But historically, a gap this wide between sentiment and actual outlays does not persist. When consumers feel as pessimistic as they do today, they usually pull back within a quarter or two — first on big-ticket items like cars and appliances, then on travel and dining, and eventually on everyday purchases. With the cost-of-living crunch leaving little room for error, and with inflation expectations now pointing upward, the spending resilience looks more like a lag than a permanent feature. If gasoline prices stay elevated through the summer driving season — and geopolitical realities suggest they will — the sentiment-spending paradox is likely to resolve in the direction of weaker demand.

Conclusion

The record-low consumer sentiment reading is not merely a statistical curiosity; it is a real-time signal of how deeply the rise in energy costs is reshaping household budgets and expectations. When 57% of consumers volunteer that high prices are hurting their finances, it reflects a loss of control that no amount of policy communication can easily reverse.
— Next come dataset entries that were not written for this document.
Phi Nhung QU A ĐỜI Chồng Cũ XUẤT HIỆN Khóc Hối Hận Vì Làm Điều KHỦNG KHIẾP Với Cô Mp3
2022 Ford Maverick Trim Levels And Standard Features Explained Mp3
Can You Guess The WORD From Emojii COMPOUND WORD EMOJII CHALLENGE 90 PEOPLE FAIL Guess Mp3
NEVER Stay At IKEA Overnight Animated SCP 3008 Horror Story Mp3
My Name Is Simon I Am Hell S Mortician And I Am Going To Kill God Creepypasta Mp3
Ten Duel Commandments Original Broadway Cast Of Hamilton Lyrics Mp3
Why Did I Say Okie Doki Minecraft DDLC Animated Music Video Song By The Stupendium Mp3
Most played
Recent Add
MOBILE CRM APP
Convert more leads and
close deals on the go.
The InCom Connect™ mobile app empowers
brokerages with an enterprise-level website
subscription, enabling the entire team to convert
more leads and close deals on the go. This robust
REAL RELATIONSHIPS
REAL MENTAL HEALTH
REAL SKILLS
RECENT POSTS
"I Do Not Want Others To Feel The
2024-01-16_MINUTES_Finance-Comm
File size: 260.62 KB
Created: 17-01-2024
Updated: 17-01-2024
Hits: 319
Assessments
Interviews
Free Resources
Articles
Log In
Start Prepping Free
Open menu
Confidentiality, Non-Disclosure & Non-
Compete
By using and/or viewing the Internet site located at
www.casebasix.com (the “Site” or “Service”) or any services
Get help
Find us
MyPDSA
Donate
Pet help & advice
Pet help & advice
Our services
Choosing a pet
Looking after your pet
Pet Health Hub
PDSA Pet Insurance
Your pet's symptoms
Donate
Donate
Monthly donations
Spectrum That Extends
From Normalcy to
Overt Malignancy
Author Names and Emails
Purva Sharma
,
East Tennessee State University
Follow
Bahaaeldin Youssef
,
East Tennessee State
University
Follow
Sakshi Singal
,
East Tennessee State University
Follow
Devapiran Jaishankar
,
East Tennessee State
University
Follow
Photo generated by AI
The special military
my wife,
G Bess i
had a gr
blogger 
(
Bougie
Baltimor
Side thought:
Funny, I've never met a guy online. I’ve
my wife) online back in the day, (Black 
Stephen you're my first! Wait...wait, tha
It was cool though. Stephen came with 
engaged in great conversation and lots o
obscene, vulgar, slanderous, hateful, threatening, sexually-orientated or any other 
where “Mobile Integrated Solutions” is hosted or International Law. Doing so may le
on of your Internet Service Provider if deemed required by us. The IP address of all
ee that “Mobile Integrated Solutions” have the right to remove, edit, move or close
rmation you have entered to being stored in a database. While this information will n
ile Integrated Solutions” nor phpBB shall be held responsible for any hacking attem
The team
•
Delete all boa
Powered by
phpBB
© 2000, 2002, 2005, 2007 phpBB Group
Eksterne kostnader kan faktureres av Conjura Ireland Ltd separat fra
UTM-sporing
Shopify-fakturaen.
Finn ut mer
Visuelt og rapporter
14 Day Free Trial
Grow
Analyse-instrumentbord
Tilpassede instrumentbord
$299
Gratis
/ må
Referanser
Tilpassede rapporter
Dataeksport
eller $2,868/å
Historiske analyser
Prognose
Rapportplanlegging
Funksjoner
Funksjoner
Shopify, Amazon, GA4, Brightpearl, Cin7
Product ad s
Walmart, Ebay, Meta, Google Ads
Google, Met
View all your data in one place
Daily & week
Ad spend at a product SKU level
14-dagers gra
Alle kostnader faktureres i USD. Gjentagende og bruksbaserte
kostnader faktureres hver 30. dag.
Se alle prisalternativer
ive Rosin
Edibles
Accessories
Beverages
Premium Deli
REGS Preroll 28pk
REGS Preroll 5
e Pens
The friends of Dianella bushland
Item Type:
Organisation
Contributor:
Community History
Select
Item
The risk ahead is that rising long-term inflation expectations become self-fulfilling, forcing the Federal Reserve to choose between a painful tightening cycle and letting price pressures become entrenched. Either path will test the resilience of American households, particularly those at the lower end of the income distribution who have already absorbed the brunt of the squeeze.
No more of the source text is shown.